In this study, Liu and Ramsey implemented a Bayesian approach for incorporating historical weather information into crop insurance ratings. The Bayesian paradigm has the advantage of reflecting uncertainty from all unknowns instead of only known information.

“We treated the cases of weather information as a stochastic predictor of both crop yields and loss cost ratios,” Liu said. “In the case of yields, we used county-level corn yields from seven states in the Midwest. For loss cost ratios, we used county-level corn and soybean loss cost ratios in Illinois and Iowa for the federal crop insurance program.”

He said the models embedded in a Bayesian algorithm used historical weather information to estimate the required actuarial factors for determining crop insurance premiums.

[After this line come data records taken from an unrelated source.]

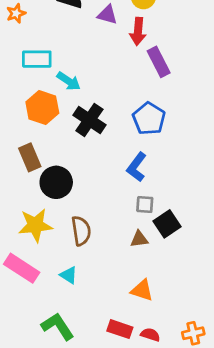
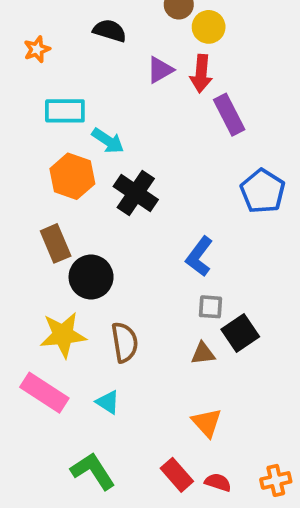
purple triangle: (107, 15) -> (160, 70), moved, turned -45
blue pentagon: (149, 119) -> (263, 191), moved
orange triangle: (142, 290) -> (207, 423), turned 30
red rectangle: (120, 329) -> (177, 475), turned 30

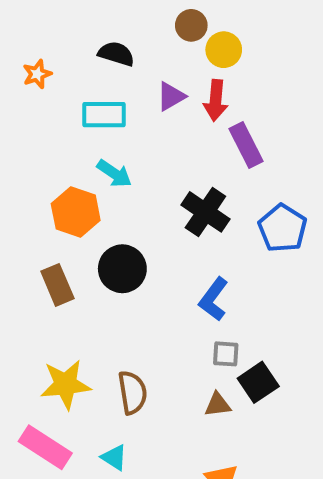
cyan rectangle: (65, 111) -> (104, 115), moved
black cross: (136, 193) -> (205, 212), moved
black circle: (91, 277) -> (122, 269), moved

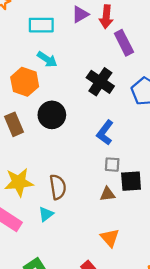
black square: (258, 382) -> (131, 181), turned 30
cyan triangle: (114, 457) -> (46, 214), moved, turned 49

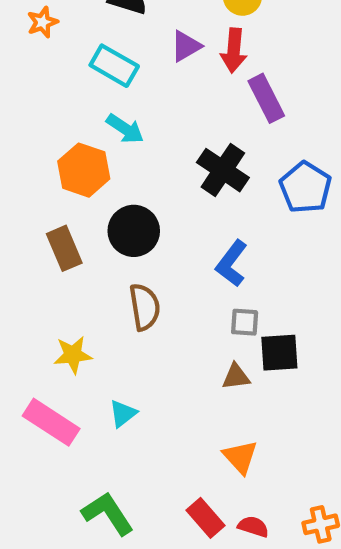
cyan rectangle: (41, 25) -> (114, 66), turned 30
yellow star: (19, 182) -> (73, 355), size x0.7
brown semicircle: (58, 187) -> (145, 307), moved

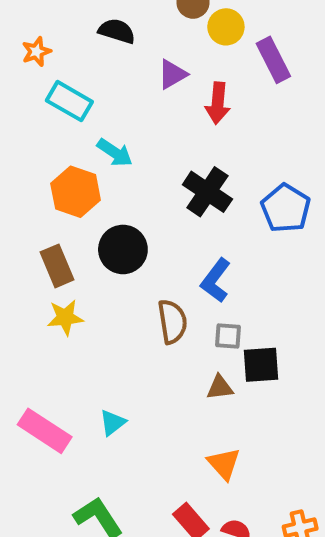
red arrow: (234, 50) -> (218, 103), moved
cyan rectangle: (114, 66) -> (69, 101), moved
purple rectangle: (266, 98) -> (273, 60), moved
brown semicircle: (145, 307) -> (172, 322), moved
yellow star: (73, 355) -> (65, 317), moved

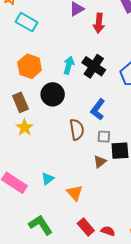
cyan arrow: (115, 153) -> (69, 65), moved, turned -108
yellow star: (65, 317) -> (24, 128), turned -30
brown triangle: (220, 388) -> (100, 162), turned -32
orange triangle: (224, 464) -> (75, 193), moved

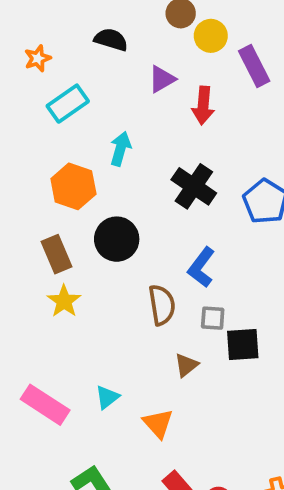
cyan rectangle: (27, 22) -> (68, 104), turned -65
cyan arrow: (69, 65) -> (120, 149), moved
brown triangle: (100, 162) -> (186, 365), moved

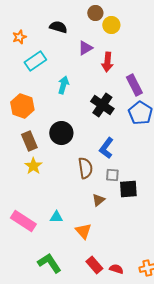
purple rectangle: (254, 66) -> (134, 85), moved
orange hexagon: (73, 186) -> (22, 106), moved
cyan triangle: (107, 397) -> (56, 217), turned 40

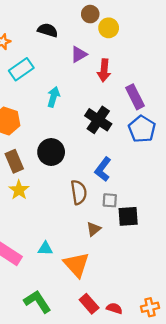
orange triangle: (83, 231) -> (76, 265), size x1.4

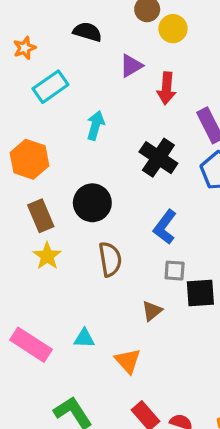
brown semicircle: (79, 192) -> (110, 259), moved
orange triangle: (76, 265) -> (128, 361), size x0.7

Liu said that in the case of yields, the study was able to demonstrate that:

— A private insurer incorporating weather information can develop rates that give them a competitive advantage over crop insurance rates set by the government.

— This advantage is strengthened when there is additional historical weather information. Therefore, more informative data covering a more extended period will improve the overall accuracy.

— This advantage is slightly more potent at lower coverage levels.

He said in the case of loss costs, the study was able to demonstrate that:

— Historical weather-related loss cost distributions differ modestly from those without historical information.

— They can incorporate weather weighting through a streamlined single-step process.

Liu said the study makes two primary contributions to the discussion of crop insurance. The first was implementing a theoretically consistent Bayesian approach for incorporating historical weather data into estimating conditional predictive yield distributions.

“In this, we show that incorporating historical weather information results in economic gains for private insurers by demonstrating the efficacy of the proposed approach,” Liu said.

He said the second contribution was implementing the same approach for loss cost distributions.

“This involves a single algorithm for bounded loss costs, and we find that the historical weather-conditioned distributions differ modestly from empirical distributions based on observed loss costs,” he said.

Liu said the study results have implications for the design of crop insurance programs both in the U.S. and worldwide.

“This study suggests that increasingly large and often disparate data sets can be combined and used to improve agricultural policy,” he said. “As measurement and modeling of weather and crop production continue to evolve, so will crop insurance products and actuarial methodologies.”

He said by developing rates that reflect heterogeneous risk exposure across locations, the methods developed in the study may encourage increased program participation and minimize adverse selection.